2. Hukuk Dairesi2023/7094 E. 2024/5121 K.

Yapay Zeka Özeti

Uyuşmazlık: Fiili ayrılık nedeniyle açılan boşanma davasında, fiili ayrılık şartlarının oluşup oluşmadığı, erkeğin akıl sağlığına ilişkin raporun yeterliliği ve hükmedilen tazminat miktarının düşük olup olmadığı hususları.

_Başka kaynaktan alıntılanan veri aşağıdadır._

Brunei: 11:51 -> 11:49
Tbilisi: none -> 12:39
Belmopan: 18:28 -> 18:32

Gerekçe ve Sonuç: Tarafların iddia ve savunmaları, deliller, uygulanacak hukuk kuralları, hukuki ilişkinin nitelendirilmesi, dava şartları, yargılama ve ispat kuralları ile kararda belirtilen gerekçelere göre usul ve yasaya uygunluğu gözetilerek, Bölge Adliye Mahkemesi kararının onanmasına karar verilmiştir.

Karar Metni

"İçtihat Metni"

MAHKEMESİ : İstanbul Bölge Adliye Mahkemesi 42. Hukuk Dairesi

SAYISI : 2021/1093 E., 2023/1112 K.

KARAR : Kararın kaldırılarak kısmen esas hakkında hüküm kurulması

İLK DERECE MAHKEMESİ : İstanbul 3. Aile Mahkemesi

SAYISI : 2018/636 E., 2021/270 K.

Taraflar arasındaki boşanma davasından dolayı yapılan yargılama sonunda İlk Derece Mahkemesince davanın kabulüyle tarafların boşanmalarına ve boşanmanın fer'îlerine karar verilmiştir.

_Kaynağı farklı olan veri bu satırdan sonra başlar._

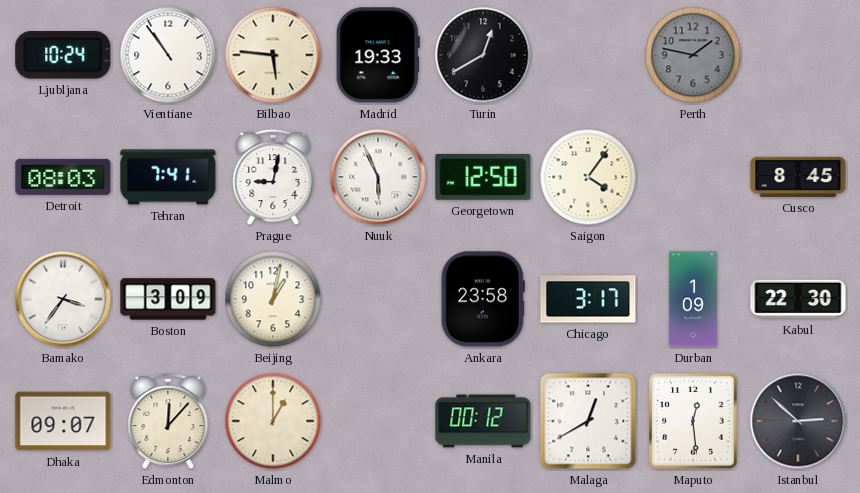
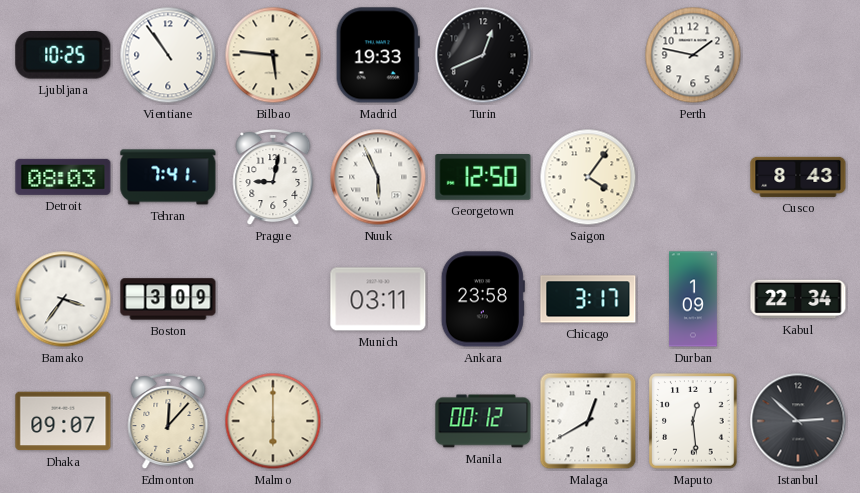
Ljubljana: 10:24 -> 10:25
Turin: 12:40 -> 12:41
Perth dial: grey -> white
Cusco: 8:45 -> 8:43
Beijing: 1:02 -> none
Munich: none -> 03:11
Kabul: 22:30 -> 22:34
Malmo: 1:00 -> 6:00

Kararın davalı kadın vekili tarafından istinaf edilmesi üzerine, Bölge Adliye Mahkemesince başvurunun kısmen kabulüyle kararın kaldırılarak kısmen yeniden esas hakkında hüküm kurulmasına karar verilmiştir.

Bölge Adliye Mahkemesi kararı davalı kadın vekili tarafından temyiz edilmekle; kesinlik, süre, temyiz şartı ve diğer usul eksiklikleri yönünden yapılan ön inceleme sonucunda, temyiz dilekçesinin kabulüne karar verildikten ve Tetkik Hâkimi tarafından hazırlanan rapor dinlendikten sonra dosyadaki belgeler incelenip gereği düşünüldü:

I. DAVA

Davacı erkek vekili dava dilekçesinde özetle; erkeğin 14.02.2007 tarihinde kalp ameliyatı olduğunu ve daha sonra tedavi gördüğünü, bu ameliyattan sonra kadının aşırı kıskançlık krizlerine girdiğini, hastanede hemşirelerden kıskandığını, erkeğe maddî manevî şiddet uyguladığını, bunun üzerine erkeğin kadına karşı boşanma davası açtığını ve İstanbul 14. Aile Mahkemesinin 2010/1404 Esas, 2015/510 Karar sayılı dosyasında görülen boşanma davasının reddedildiğini, ret kararından sonra 3 yıllık süre içerisinde tarafların tekrar bir araya gelmediklerini ileri sürerek 4721 sayılı Türk Medeni Kanunu'nun (4721 sayılı Kanun) 166 ncı maddesinin dördüncü fıkrası uyarınca tarafların boşanmalarına, erkek yararına 1.500.000,00 TL maddî, 1.500.000,00 TL manevî tazminat ödenmesine karara verilmesini talep ve dava etmiştir.

II. CEVAP

Davalı kadın vekili cevap dilekçesinde özetle; erkeğin geçirmiş olduğu açık kalp ameliyatı sonrasında hal ve hareketlerinin değiştiğini, alkol almaya başladığını, pavyonlarda kadınlarla alem yaptığını, başka kadınlara nakdi yardımlarda bulunduğunu, birlik görevlerini yerine getirmediğini, önceki bir tarihte boşanma davası açtığını, bu davanın reddedildiğini, ret kararından sonra da sadakatsiz davranışlara devam ettiğini ileri sürerek açılan davanın reddine, mahkeme aksi kanaatte ise kadın yararına aylık 3.000,00 TL tedbir ve devamında yoksulluk nafakası ile 250.000,00 TL maddî, 200.000,00 TL manevî tazminatın yasal faizi ile birlikte ödenmesine, edinilmiş mal kapsamında olan Muğla ili, Fethiye ilçesi, Kesikkapı Mah. Yazla Yurdunda bulunan 1842 ada, 6 parselde kayıtlı, 2 nolu bağımsız bölümün tapusunun 1/2 sinin iptali ile davalı kadın adına tapuya tesciline, bu mümkün değil ise yarı bedelinin yasal faizi ile birlikte tahsiline karar verilmesini talep etmiştir.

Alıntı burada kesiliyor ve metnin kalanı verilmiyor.